Since the 1978 decision to allow males of all races to hold the priesthood, FLDS members believed that this was the church’s downfall, even going as far as to think that the color of someone’s skin makes them inferior.

6) In FLDS schools, Warren Jeffs is President of the United States

Jeffs urged FLDS families to take their children out of school Anne home school and instead teach them from the FLDS leaders, including Jeffs, who was once a school teacher. He believed that public school was an evil influence. Besides, former church members said that Jeffs’ face was on every FLDS child’s school notebook. They also stated that Warren Jeffs is considered the United States president and that a man never landed on the moon because God guided Neil Armstrong away from that.

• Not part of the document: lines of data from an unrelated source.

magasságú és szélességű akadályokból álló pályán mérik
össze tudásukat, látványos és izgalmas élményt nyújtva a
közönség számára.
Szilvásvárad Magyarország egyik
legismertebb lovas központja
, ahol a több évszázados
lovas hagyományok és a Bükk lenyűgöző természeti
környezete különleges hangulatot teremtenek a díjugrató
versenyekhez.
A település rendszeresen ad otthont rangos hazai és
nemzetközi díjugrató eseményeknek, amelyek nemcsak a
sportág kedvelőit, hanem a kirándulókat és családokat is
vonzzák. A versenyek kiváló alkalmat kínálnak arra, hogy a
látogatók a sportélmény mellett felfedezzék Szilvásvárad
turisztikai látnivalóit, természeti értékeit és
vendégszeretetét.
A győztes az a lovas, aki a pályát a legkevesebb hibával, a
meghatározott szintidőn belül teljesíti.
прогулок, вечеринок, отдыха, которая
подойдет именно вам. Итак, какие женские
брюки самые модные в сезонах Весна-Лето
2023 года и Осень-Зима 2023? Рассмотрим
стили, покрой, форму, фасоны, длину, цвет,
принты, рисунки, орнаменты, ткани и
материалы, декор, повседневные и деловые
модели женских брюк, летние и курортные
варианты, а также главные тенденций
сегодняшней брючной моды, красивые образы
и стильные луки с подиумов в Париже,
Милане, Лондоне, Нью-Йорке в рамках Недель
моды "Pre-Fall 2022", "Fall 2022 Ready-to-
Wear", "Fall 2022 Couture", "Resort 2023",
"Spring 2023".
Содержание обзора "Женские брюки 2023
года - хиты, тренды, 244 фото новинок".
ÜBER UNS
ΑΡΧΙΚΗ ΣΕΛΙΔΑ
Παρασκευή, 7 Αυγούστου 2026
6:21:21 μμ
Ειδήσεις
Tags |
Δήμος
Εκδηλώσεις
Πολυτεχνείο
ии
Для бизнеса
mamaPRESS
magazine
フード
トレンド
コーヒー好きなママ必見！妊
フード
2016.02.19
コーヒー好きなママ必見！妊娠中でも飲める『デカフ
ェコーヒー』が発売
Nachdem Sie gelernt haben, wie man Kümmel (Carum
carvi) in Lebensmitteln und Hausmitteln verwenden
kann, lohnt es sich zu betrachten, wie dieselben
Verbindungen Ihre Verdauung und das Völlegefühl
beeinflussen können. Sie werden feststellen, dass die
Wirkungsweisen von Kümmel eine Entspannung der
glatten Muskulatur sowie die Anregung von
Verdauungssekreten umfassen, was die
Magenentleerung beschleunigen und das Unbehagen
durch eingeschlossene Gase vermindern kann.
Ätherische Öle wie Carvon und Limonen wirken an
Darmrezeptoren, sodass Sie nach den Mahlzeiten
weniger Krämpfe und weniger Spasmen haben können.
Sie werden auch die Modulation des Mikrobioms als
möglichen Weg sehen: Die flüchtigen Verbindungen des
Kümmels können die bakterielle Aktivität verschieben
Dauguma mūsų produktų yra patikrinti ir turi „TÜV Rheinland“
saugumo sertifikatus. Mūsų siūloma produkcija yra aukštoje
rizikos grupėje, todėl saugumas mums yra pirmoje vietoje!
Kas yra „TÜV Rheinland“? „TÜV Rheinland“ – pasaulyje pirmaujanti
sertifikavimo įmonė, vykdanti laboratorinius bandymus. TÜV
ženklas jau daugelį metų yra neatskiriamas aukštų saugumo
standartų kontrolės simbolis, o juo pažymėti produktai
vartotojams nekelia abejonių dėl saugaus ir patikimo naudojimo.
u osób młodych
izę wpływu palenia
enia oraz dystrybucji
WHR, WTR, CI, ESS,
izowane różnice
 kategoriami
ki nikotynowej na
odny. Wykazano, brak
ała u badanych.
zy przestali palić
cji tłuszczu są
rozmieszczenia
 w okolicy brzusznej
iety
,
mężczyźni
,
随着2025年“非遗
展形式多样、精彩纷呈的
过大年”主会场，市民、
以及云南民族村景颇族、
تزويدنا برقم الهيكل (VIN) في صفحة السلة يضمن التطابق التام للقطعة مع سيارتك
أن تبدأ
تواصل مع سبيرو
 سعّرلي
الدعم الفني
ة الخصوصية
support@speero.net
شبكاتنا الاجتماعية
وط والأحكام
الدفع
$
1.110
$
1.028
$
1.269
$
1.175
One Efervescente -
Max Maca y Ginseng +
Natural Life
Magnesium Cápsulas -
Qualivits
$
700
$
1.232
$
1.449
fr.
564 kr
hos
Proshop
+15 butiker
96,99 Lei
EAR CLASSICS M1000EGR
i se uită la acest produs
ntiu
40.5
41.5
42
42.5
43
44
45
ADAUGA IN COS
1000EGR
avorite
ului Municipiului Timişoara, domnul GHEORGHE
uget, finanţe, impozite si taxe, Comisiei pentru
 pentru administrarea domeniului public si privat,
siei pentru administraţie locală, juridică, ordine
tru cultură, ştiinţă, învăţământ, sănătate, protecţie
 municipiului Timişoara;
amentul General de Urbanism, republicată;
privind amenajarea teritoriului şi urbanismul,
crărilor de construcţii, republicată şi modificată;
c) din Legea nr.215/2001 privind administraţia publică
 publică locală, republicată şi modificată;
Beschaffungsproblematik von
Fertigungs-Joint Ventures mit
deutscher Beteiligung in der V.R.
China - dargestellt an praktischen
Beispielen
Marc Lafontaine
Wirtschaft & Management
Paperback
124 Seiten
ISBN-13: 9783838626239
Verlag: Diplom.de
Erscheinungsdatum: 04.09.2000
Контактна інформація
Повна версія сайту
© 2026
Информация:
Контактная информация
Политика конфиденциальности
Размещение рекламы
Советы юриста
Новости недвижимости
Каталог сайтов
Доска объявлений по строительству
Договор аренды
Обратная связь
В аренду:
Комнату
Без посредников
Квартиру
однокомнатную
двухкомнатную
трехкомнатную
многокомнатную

7) Mainstream Mormonism is not to be confused with the Fundamentalist Church of Jesus Christ of Latter-Day Saints

In 1890, leaders of mainstream Mormonism that we know today decided against the practice of polygamy when creating a deal with the federal government to gain statehood for Utah.

Despite this, a group that didn’t want to adhere to the deal and ended up becoming the Fundamentalist Church of Latter-day Saints (FLDS).

In 2007, Jeffs was convicted on charges of being an accomplice to rape, and many of the cult’s members decided to live in the FLDS compounds in Colorado and Texas.

To this day, members are settled around Hildale and Colorado City on the Utah-Arizona border, with little intrusion due to the distance from neighboring populations.